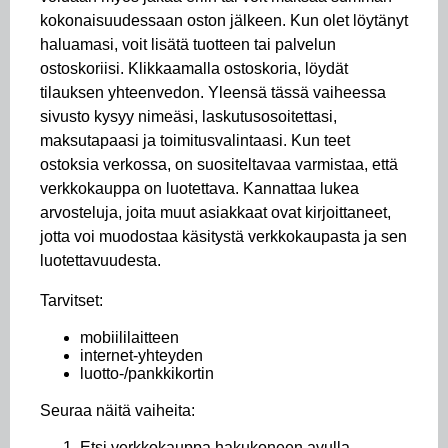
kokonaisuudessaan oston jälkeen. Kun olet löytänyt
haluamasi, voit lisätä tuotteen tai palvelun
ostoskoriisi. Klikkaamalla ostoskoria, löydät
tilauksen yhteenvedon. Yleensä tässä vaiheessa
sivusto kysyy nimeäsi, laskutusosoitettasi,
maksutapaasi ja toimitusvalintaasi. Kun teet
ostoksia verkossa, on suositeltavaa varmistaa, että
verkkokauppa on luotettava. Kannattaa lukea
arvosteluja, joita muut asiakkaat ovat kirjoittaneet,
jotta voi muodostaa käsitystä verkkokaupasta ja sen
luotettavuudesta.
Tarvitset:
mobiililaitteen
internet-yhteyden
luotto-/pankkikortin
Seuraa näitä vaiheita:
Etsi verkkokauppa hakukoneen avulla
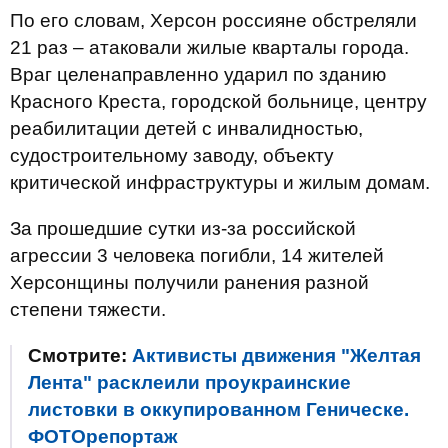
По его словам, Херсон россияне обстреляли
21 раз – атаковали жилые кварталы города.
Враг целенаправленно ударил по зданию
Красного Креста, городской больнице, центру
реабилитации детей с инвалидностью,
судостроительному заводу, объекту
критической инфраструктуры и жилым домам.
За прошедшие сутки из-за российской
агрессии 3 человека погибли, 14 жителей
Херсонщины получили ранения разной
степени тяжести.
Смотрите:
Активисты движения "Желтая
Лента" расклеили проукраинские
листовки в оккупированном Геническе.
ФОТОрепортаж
==
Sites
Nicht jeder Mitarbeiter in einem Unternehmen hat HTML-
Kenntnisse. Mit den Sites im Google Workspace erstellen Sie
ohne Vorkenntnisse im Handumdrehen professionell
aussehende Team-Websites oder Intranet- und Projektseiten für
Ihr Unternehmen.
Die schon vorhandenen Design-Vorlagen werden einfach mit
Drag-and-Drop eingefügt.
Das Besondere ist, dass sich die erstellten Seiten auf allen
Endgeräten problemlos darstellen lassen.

EXERCISE OBJECTIVE:
An exact copy of the lines above between the line holding "aussehende Team-Websites oder" and the line holding "Endgeräten problemlos darstellen lassen.", inclusive, is the whole answer.

EXERCISE RESPONSE:
aussehende Team-Websites oder Intranet- und Projektseiten für
Ihr Unternehmen.
Die schon vorhandenen Design-Vorlagen werden einfach mit
Drag-and-Drop eingefügt.
Das Besondere ist, dass sich die erstellten Seiten auf allen
Endgeräten problemlos darstellen lassen.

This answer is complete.